Adresse enregistrée : Obligatoire au Sri Lanka. Les services de domiciliation existent et sont bon marché.
Délais : En théorie, 7 à 14 jours pour obtenir le certificat d’incorporation si tous les documents sont en ordre. En pratique ? Comptez 3 à 6 semaines pour absorber les retards administratifs.
Où trouver l’info officielle ?
Le site du Registrar of Companies du Sri Lanka (Department of Registrar of Companies – DRC) : www.drc.gov.lk. Interface parfois capricieuse, mais c’est la source primaire.
Pour les formulaires, les tarifs officiels, et les procédures, c’est là qu’il faut aller.
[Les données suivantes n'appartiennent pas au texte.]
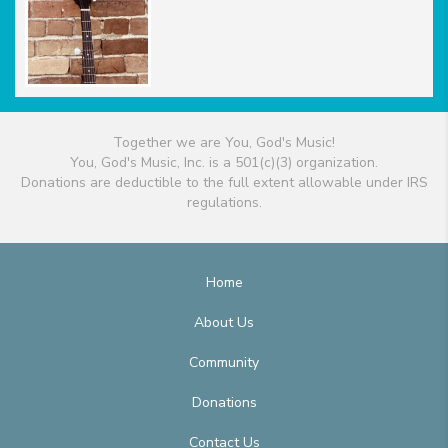
Together we are You, God's Music!
You, God's Music, Inc. is a 501(c)(3) organization.
Donations are deductible to the full extent allowable under IRS
regulations.
Home
About Us
Community
Donations
Contact Us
Ne vous fiez pas uniquement aux blogs ou aux intermédiaires (même si leurs infos peuvent être utiles pour compléter).
Mon verdict personnel
Le Sri Lanka n’est pas un choix évident pour une structure offshore pure. Trop de complications pour trop peu d’avantages fiscaux réels (l’impôt sur les sociétés tourne autour de 24-30% selon l’activité). La vraie valeur, c’est l’accès au marché local et régional, plus les coûts opérationnels faibles.
Si vous voulez une holding patrimoniale discrète, regardez ailleurs. Si vous montez une opération commerciale concrète dans la région, ça peut fonctionner. Mais préparez-vous à une compliance rigoureuse et à dealer avec une administration qui ne vous facilitera pas toujours la vie.
Et n’oubliez pas : les coûts ci-dessus sont des minimums. Dès que votre activité décolle, les frais d’audit, de comptabilité, et de conseil juridique grimpent. Budgétez large. Le Sri Lanka est bon marché, mais pas gratuit.